Arthur Farh

Personal information
- Date of birth: 12 June 1972 (age 53)
- Place of birth: Monrovia, Liberia
- Height: 1.83 m (6 ft 0 in)
- Position(s): Striker

Senior career*
- Years: Team / Apps / (Gls)
- 1990–1993: Marseille / 0 / (0)
- 1992–1993: → Rennes (loan) / 32 / (5)
- 1993–1995: Grenoble / 47 / (16)
- 1995–1996: Stuttgarter Kickers / 26 / (3)
- 1996–1998: FC Homburg / 31 / (7)
- 1999–2001: SV Wilhelmshaven / 74 / (8)
- 2001–2002: SC Delmenhorst

International career
- 1988–1996: Liberia

= Arthur Farh =

Liberian footballer

 Arthur Farh (born 12 June 1972 in Monrovia) is a Liberian retired professional footballer who played for several clubs in Europe, including Stade Rennais F.C., Stuttgarter Kickers and FC Homburg as well as the Liberia national football team.

==International career==
Farh made several appearances for the Liberia national team, including four qualifying matches for the 1990 FIFA World Cup.
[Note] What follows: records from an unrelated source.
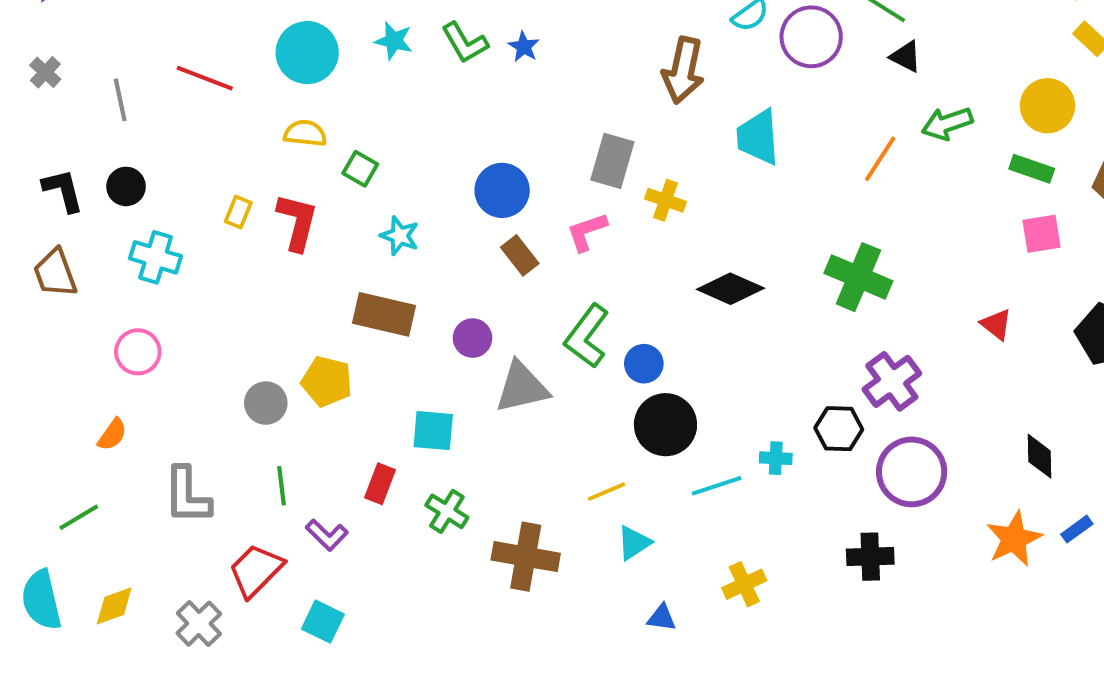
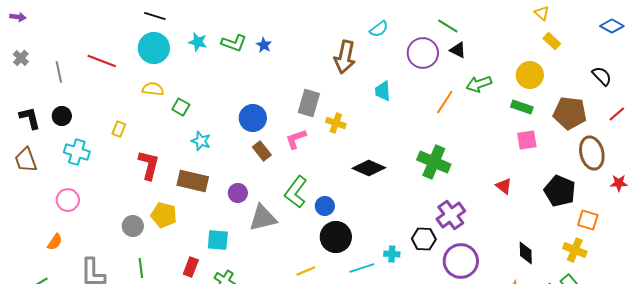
purple circle: (811, 37) -> (423, 53), moved
green L-shape: (465, 43) -> (234, 43), turned -40
cyan trapezoid: (758, 137) -> (383, 91), size x0.7
red L-shape: (297, 222) -> (149, 165), moved

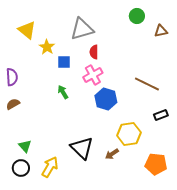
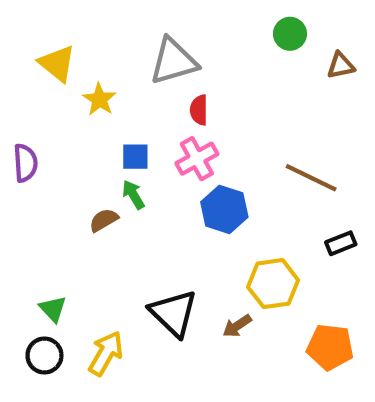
blue square: (64, 62) -> (135, 157), moved
brown semicircle: (13, 104) -> (104, 220), moved

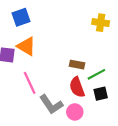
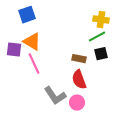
green line: (96, 74) -> (97, 37), moved
pink line: (30, 83) -> (34, 64), moved
black square: (101, 94) -> (101, 54), moved

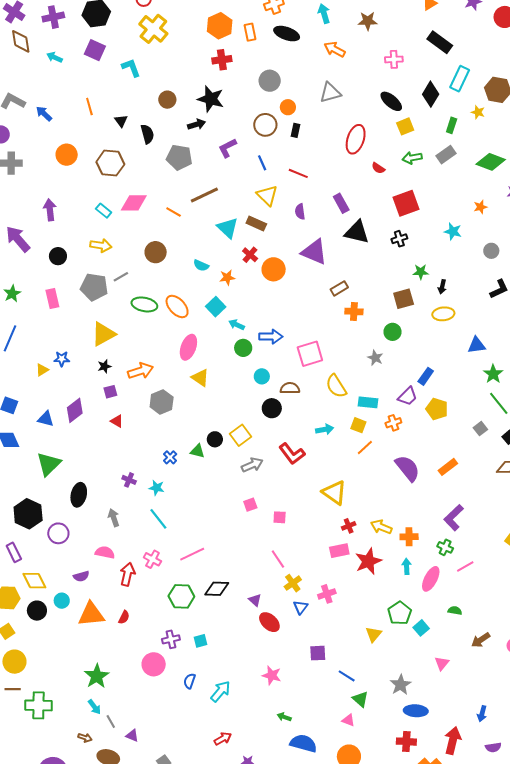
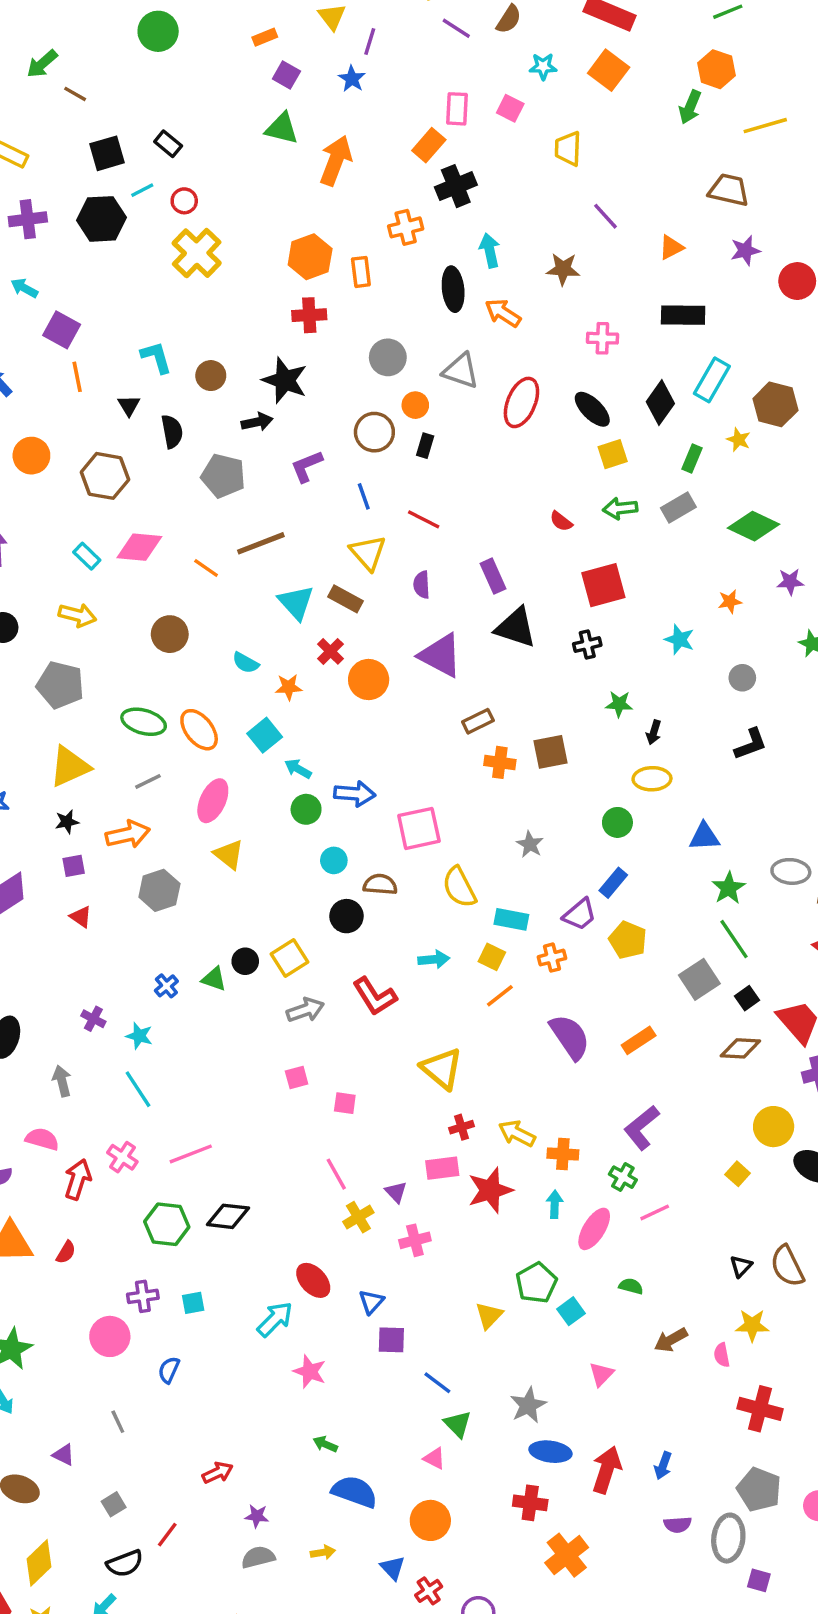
black ellipse: (287, 34) -> (453, 289), moved, turned 60
black rectangle: (440, 42) -> (683, 315), turned -40
purple square: (95, 50) -> (62, 330), moved
cyan L-shape: (131, 68) -> (156, 357), moved
gray triangle: (330, 93) -> (461, 371), moved, turned 30
red ellipse: (356, 139) -> (521, 402), moved
gray line: (121, 277) -> (148, 781), moved
brown square: (404, 299) -> (551, 752), moved
green circle: (393, 332) -> (617, 822), moved
gray square: (480, 429) -> (699, 979), size x1.6
purple triangle: (255, 600) -> (396, 1192), moved
blue triangle: (301, 607) -> (371, 1302), moved
cyan arrow: (220, 691) -> (275, 1319), moved
gray line: (111, 722) -> (118, 1422), moved
red arrow: (453, 740) -> (607, 1470), moved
He also played for Liberia at the 1996 African Cup of Nations finals in South Africa.

==Drug smuggling arrest==
Farh acquired German citizenship while he was playing football in the country, but moved to the United Kingdom after he retired from playing. In January 2011, Farh was charged with drug smuggling after arriving at London Heathrow Airport on a flight from Sint Maarten with cocaine worth £40,000.